**What is being asked:**
Set down all of the entries word for word, omitting the images they contain.

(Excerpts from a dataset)
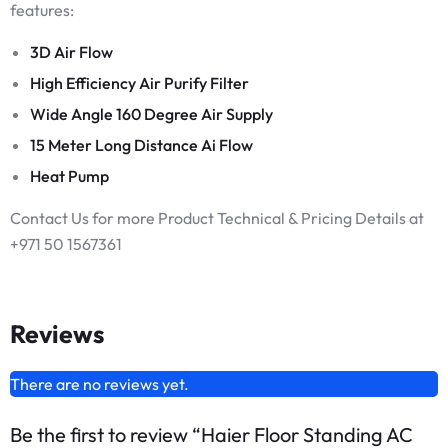
features:
3D Air Flow
High Efficiency Air Purify Filter
Wide Angle 160 Degree Air Supply
15 Meter Long Distance Ai Flow
Heat Pump
Contact Us for more Product Technical & Pricing Details at
+971 50 1567361
Reviews
There are no reviews yet.
Be the first to review “Haier Floor Standing AC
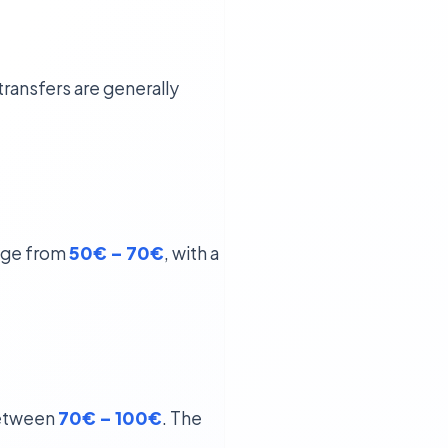
transfers are generally
ange from
50€ – 70€
, with a
 between
70€ – 100€
. The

**Your response:**
features:
3D Air Flow
High Efficiency Air Purify Filter
Wide Angle 160 Degree Air Supply
15 Meter Long Distance Ai Flow
Heat Pump
Contact Us for more Product Technical & Pricing Details at
+971 50 1567361
Reviews
There are no reviews yet.
Be the first to review “Haier Floor Standing AC
transfers are generally
ange from
50€ – 70€
, with a
 between
70€ – 100€
. The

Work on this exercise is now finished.